If you're looking for dependable, go for Wacom Bamboo Pen-- it's pretty much all you need as a beginner, and it'll run you somewhere around $60-70. You can get a Bamboo Touch+Pen for roughly $100. 
http://www.wacom.com/bamboo/bamboo_pen.php

I have Bamboo Pen, and I can't really be any more satisfied with it than I already am. You can buy bigger and better if you still want later. But it's a nice starter, no doubt.


----------



## Stargazer Bleu (Aug 15, 2010)

I got a fantastic deal on a intuos4.
I was going to get a bamboo pen+touch that was about 100.

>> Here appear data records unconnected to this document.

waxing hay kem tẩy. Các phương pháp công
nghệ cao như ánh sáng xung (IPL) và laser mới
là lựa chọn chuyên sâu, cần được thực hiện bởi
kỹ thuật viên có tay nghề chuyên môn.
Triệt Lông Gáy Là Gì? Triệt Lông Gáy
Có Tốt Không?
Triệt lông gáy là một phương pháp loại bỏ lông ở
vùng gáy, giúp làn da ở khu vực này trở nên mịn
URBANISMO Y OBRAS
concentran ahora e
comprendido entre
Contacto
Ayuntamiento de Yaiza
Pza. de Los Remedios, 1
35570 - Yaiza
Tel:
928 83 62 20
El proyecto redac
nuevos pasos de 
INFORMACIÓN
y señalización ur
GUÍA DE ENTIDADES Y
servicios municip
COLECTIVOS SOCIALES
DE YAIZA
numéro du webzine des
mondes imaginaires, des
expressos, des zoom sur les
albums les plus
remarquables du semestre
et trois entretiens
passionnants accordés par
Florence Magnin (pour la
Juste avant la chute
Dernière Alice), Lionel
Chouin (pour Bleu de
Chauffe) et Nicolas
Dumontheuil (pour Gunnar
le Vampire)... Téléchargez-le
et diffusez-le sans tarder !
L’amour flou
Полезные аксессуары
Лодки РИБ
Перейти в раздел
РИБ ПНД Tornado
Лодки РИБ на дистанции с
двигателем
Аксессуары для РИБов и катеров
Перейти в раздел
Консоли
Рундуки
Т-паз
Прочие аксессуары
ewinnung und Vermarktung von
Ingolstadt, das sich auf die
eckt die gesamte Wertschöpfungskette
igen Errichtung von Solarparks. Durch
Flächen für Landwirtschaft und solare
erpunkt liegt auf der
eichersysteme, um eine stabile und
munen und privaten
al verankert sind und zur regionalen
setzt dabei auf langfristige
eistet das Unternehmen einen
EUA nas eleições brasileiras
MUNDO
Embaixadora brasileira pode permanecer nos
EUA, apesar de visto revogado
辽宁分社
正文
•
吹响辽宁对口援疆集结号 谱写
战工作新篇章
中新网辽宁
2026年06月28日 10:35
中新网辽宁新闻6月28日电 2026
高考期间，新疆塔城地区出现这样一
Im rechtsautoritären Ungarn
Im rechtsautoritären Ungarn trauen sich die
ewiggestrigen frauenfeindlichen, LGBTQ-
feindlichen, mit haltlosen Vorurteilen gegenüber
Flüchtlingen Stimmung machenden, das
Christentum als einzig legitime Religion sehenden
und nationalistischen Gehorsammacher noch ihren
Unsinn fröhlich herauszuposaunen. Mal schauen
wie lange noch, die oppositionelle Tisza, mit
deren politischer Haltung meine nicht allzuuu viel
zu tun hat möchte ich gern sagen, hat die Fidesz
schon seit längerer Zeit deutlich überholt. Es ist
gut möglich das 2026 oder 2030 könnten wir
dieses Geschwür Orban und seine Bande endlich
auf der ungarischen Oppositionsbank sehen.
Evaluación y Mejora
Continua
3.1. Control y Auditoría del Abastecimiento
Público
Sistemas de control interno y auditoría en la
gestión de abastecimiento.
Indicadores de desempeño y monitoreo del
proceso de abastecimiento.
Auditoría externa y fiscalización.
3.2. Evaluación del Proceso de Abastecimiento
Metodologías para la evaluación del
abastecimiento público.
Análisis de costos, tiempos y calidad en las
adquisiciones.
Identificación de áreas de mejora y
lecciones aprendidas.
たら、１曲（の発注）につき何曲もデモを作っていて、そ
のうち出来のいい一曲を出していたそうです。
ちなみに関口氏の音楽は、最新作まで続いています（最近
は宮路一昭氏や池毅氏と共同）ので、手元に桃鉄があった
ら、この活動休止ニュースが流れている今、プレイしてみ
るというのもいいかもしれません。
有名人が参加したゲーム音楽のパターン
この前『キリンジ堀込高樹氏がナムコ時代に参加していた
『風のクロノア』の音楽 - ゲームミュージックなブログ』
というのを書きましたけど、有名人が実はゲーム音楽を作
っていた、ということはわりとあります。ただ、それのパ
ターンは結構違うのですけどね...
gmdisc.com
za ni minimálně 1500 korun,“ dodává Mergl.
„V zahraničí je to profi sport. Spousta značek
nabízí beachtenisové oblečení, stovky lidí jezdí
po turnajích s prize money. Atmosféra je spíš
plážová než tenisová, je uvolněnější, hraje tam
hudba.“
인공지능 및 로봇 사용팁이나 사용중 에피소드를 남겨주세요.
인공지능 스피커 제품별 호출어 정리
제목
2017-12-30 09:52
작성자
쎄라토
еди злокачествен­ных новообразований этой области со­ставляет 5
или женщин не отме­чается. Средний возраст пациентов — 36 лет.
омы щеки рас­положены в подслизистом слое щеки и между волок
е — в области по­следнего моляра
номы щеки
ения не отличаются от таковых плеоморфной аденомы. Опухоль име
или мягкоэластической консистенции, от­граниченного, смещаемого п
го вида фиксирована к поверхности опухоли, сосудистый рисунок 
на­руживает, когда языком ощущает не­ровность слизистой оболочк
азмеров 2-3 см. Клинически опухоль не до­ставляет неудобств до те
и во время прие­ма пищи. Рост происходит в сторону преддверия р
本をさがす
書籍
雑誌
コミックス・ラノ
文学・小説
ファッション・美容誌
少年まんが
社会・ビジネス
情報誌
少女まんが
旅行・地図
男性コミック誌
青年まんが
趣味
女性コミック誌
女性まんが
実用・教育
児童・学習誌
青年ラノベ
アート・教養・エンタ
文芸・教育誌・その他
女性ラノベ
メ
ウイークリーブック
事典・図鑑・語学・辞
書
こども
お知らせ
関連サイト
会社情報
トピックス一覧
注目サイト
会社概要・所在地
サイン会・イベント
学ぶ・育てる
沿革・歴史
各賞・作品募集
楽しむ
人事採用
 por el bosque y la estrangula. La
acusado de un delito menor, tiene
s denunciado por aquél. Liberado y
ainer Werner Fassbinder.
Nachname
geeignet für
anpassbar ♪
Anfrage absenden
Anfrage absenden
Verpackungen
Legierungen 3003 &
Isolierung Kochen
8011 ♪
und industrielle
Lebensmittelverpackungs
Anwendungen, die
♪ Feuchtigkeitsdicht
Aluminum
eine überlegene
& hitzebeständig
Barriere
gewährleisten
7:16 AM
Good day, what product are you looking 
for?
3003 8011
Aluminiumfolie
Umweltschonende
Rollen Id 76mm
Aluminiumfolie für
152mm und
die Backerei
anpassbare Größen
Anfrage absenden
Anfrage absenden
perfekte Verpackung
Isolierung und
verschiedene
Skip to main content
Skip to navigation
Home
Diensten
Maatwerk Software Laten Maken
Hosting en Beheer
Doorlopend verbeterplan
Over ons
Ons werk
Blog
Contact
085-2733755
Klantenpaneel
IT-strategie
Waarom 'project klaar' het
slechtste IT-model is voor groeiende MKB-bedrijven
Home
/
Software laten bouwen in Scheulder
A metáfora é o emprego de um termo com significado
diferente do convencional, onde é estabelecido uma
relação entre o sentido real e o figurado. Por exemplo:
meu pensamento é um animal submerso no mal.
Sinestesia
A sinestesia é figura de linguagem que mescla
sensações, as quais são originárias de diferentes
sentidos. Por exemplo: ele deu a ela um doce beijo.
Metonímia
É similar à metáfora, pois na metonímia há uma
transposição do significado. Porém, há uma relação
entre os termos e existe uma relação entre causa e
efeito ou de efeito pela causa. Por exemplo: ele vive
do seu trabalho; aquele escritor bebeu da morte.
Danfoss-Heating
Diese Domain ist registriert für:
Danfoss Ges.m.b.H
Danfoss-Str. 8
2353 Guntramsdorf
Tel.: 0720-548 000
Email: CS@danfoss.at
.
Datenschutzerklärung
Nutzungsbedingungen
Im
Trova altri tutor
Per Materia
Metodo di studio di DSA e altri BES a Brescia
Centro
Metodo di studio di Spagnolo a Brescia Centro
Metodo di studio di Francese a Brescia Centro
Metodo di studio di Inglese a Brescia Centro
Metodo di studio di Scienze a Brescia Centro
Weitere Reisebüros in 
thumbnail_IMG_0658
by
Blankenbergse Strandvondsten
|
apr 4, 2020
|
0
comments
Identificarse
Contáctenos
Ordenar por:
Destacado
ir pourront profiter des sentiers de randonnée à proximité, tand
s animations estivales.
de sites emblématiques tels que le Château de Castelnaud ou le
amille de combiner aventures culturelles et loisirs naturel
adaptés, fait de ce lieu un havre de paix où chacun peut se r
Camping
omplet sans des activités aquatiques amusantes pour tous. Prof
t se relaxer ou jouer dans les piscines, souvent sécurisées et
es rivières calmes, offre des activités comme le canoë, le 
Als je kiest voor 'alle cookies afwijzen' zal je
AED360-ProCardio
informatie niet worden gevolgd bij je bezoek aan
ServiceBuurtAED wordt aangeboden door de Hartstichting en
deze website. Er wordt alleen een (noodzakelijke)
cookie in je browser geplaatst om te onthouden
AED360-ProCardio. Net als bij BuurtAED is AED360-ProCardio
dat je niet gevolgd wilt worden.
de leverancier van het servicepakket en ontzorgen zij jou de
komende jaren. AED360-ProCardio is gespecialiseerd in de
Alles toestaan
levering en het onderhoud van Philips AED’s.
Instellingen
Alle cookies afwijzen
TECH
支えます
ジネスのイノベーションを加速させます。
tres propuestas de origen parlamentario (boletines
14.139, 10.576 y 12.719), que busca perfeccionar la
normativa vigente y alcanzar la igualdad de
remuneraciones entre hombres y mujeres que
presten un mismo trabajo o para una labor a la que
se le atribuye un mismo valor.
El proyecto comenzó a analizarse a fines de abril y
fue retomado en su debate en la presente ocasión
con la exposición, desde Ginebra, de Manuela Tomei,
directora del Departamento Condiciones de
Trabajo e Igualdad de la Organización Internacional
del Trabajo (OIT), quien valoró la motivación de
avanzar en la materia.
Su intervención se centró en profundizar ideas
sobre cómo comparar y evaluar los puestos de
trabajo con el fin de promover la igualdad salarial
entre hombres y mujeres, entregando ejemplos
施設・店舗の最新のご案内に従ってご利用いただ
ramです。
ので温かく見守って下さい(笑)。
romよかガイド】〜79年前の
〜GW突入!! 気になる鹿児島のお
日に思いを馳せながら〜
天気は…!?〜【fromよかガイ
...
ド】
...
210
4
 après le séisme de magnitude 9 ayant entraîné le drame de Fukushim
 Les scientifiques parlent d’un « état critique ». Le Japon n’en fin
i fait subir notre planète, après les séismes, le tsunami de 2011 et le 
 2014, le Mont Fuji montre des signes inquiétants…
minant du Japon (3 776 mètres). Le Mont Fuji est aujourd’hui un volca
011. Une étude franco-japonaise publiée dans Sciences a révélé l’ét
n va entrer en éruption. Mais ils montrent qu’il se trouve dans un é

I heard a lot of people say the bamboo is great to start off on.
I only got the intuos4 cause I was able to get for same price.


----------



## Saintversa (Aug 15, 2010)

my friend has a wacom but hers is like 300$ but thanks for the link, il check it out. :3


----------



## PseudoFluff (Aug 15, 2010)

I personally liked My Genius MousePen 8X6, more then the Wacom Bamboo Fun 4X6 I have now.
It seemed to be more responsive and the extra drawing space didn't hurt either.

Don't get me wrong I like my Wacom just fine, but I really miss my older bigger tablet, and had I paid more the $45 for the bamboo I would have been pretty upset.


----------



## Jw (Aug 15, 2010)

Stargazer Bleu said:


> I got a fantastic deal on a intuos4.
> I was going to get a bamboo pen+touch that was about 100.
> 
> I heard a lot of people say the bamboo is great to start off on.
> I only got the intuos4 cause I was able to get for same price.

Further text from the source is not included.